# TASK OBJECTIVE
Lower down are entries containing pictures. Copy exactly, without those pictures, the lines from the line with "دویدن و راه" through the line with "почти вдвое. За многолетние усердные труды".

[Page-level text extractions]
☆ ☆ ☆ ☆ ☆
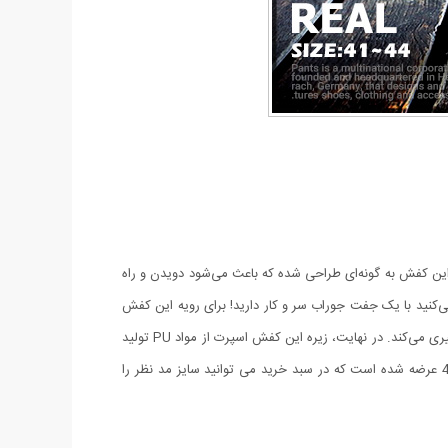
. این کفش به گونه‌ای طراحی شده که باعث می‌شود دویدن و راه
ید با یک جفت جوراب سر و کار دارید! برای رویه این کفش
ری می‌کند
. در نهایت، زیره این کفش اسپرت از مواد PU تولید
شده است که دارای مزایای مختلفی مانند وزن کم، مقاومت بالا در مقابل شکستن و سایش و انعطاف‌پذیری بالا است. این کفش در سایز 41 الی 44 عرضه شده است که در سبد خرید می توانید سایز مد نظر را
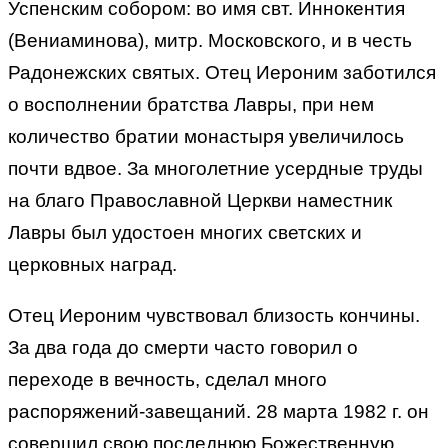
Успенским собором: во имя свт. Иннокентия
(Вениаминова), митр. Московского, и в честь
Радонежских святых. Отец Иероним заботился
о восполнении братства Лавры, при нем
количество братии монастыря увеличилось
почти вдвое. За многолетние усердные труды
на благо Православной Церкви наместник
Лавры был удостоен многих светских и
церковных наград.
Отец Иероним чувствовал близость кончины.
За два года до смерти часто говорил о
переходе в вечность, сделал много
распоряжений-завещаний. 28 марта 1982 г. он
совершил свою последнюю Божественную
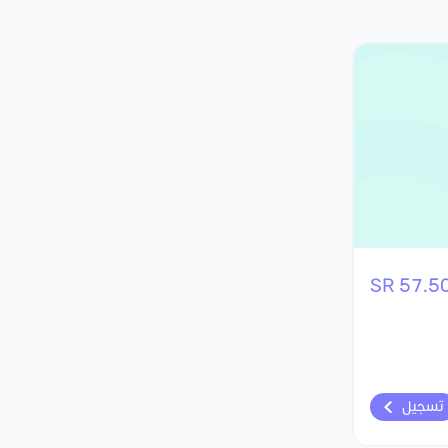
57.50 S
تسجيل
☆ ☆ ☆ ☆ ☆
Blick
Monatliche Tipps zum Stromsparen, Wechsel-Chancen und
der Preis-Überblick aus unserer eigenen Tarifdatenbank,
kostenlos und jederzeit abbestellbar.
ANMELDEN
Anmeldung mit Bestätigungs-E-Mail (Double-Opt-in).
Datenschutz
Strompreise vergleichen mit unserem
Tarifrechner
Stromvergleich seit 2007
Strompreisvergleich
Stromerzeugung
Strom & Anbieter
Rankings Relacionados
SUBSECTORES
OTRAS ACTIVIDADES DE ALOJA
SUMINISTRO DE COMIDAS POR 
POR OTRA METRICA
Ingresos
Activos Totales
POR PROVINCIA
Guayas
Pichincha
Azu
☆ ☆ ☆ ☆ ☆
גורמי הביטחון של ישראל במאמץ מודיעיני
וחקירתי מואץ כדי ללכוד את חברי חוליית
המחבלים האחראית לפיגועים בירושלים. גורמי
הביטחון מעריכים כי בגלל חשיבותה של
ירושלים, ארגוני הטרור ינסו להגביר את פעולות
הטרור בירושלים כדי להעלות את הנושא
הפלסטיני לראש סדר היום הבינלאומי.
☆ ☆ ☆ ☆ ☆
# TASK RESPONSE
. این کفش به گونه‌ای طراحی شده که باعث می‌شود دویدن و راه
ید با یک جفت جوراب سر و کار دارید! برای رویه این کفش
ری می‌کند
. در نهایت، زیره این کفش اسپرت از مواد PU تولید
شده است که دارای مزایای مختلفی مانند وزن کم، مقاومت بالا در مقابل شکستن و سایش و انعطاف‌پذیری بالا است. این کفش در سایز 41 الی 44 عرضه شده است که در سبد خرید می توانید سایز مد نظر را
Успенским собором: во имя свт. Иннокентия
(Вениаминова), митр. Московского, и в честь
Радонежских святых. Отец Иероним заботился
о восполнении братства Лавры, при нем
количество братии монастыря увеличилось
почти вдвое. За многолетние усердные труды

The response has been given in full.